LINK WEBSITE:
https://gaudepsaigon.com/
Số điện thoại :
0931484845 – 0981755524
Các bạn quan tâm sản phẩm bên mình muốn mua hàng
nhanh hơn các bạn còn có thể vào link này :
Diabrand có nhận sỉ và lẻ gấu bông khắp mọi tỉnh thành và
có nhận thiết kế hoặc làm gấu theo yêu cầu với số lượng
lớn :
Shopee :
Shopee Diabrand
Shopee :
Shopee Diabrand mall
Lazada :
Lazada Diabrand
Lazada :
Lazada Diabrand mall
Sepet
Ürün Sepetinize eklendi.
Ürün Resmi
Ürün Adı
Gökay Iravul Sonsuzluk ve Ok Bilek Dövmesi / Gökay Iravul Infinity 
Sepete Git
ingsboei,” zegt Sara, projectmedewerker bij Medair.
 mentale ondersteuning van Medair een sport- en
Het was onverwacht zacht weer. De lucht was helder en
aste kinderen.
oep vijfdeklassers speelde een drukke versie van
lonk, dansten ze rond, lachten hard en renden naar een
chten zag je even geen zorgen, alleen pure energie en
+++
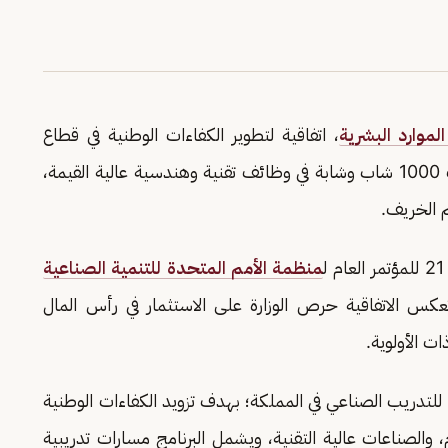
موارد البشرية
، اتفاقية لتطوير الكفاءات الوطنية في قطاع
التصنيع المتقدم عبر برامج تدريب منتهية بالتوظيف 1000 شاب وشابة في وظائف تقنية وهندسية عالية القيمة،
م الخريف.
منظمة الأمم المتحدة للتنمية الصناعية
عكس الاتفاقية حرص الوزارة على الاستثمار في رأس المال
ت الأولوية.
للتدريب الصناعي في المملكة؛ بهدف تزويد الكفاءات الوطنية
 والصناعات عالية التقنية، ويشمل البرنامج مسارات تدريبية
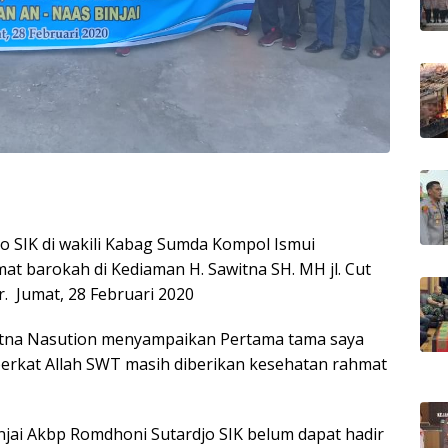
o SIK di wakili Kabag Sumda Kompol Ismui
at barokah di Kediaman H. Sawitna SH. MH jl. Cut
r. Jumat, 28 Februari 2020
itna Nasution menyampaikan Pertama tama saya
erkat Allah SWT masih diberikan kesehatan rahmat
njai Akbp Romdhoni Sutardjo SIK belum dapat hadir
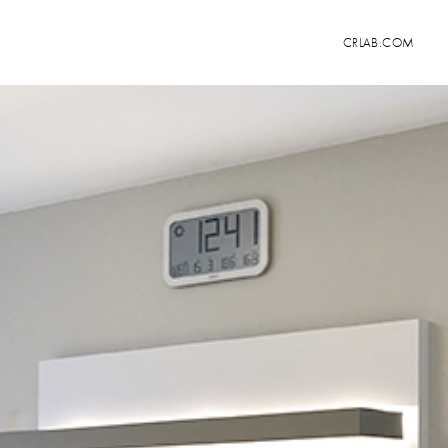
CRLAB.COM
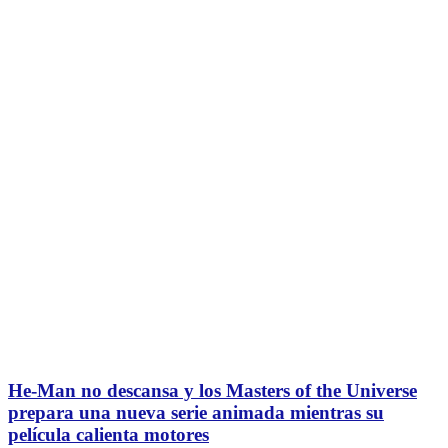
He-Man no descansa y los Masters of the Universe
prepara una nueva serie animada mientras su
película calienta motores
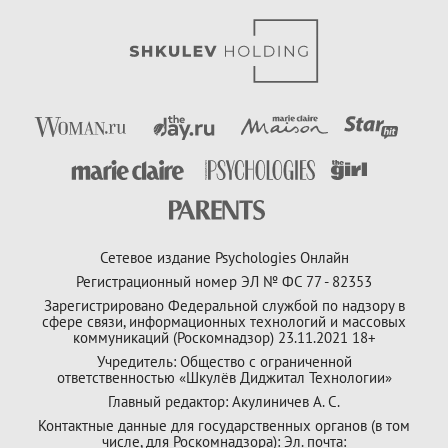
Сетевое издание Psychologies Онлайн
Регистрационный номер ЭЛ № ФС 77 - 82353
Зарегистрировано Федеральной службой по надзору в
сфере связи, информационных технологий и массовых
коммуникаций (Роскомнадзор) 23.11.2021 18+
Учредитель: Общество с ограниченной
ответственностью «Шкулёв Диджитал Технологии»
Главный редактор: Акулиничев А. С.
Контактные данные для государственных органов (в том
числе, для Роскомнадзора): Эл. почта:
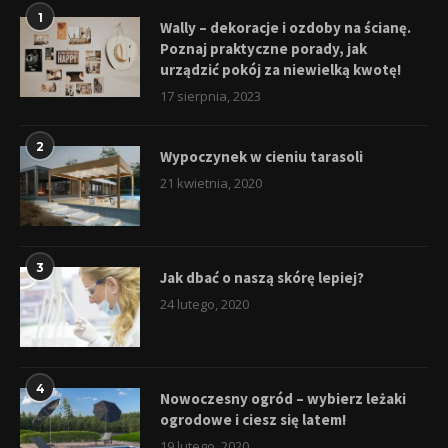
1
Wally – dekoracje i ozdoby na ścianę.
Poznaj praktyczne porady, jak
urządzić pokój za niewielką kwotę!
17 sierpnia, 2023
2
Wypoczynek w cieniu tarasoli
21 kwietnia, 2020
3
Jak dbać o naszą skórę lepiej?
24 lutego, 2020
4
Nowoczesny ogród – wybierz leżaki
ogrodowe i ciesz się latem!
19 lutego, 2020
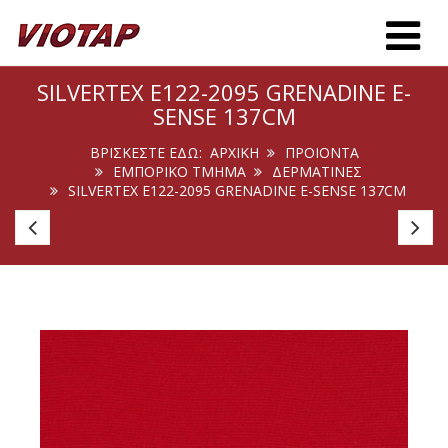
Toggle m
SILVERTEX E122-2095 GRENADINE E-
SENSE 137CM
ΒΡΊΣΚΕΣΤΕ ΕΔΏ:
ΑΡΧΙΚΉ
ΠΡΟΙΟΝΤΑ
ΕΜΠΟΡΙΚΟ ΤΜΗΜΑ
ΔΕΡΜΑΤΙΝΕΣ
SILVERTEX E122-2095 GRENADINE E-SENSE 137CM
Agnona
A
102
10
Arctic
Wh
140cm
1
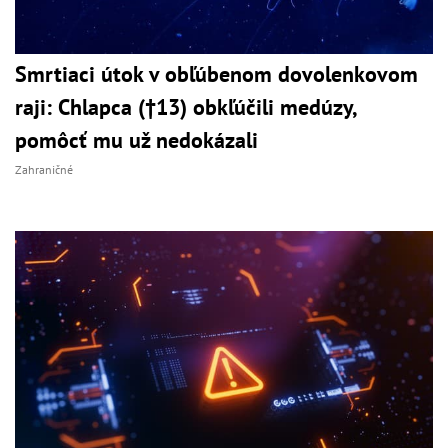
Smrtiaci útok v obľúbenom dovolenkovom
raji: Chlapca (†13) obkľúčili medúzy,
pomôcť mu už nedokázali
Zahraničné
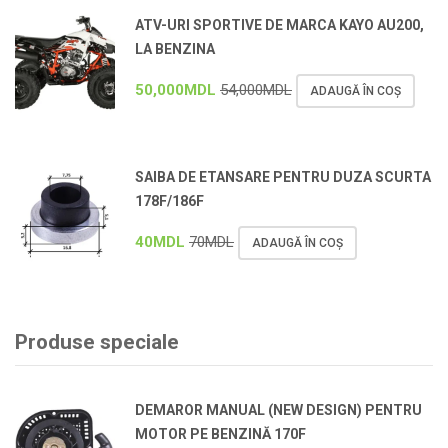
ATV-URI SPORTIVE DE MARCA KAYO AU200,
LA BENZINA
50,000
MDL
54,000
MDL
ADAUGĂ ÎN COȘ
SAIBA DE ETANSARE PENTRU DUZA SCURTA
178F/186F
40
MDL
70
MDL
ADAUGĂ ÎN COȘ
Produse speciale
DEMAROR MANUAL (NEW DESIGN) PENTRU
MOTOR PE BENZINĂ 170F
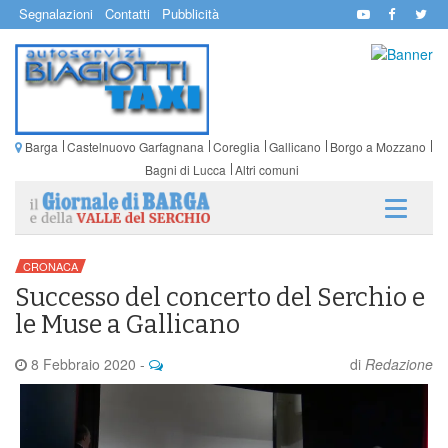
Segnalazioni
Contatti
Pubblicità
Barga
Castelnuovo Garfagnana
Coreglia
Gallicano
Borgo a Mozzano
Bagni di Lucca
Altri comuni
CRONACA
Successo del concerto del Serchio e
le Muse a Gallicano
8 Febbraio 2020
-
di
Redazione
+++
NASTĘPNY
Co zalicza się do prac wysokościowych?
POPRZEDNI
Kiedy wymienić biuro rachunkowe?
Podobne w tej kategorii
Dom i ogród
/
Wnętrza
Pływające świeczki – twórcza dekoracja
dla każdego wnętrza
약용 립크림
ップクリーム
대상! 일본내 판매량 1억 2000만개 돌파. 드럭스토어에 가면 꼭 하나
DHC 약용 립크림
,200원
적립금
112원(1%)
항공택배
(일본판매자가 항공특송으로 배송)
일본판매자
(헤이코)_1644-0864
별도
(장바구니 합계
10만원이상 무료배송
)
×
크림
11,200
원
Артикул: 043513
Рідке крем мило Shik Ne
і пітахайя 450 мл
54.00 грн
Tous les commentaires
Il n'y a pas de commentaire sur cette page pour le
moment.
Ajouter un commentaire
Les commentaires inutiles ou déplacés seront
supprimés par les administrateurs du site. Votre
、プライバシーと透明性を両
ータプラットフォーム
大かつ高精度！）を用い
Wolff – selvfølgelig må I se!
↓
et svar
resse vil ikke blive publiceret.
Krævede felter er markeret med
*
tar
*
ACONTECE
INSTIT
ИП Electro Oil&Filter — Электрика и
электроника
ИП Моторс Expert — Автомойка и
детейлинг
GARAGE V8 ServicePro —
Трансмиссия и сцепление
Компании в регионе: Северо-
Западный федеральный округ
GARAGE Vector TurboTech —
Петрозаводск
+++
### ACTIVITY
Tell how many lines above hold "Ürün", nothing more.

### TASK ANSWER
3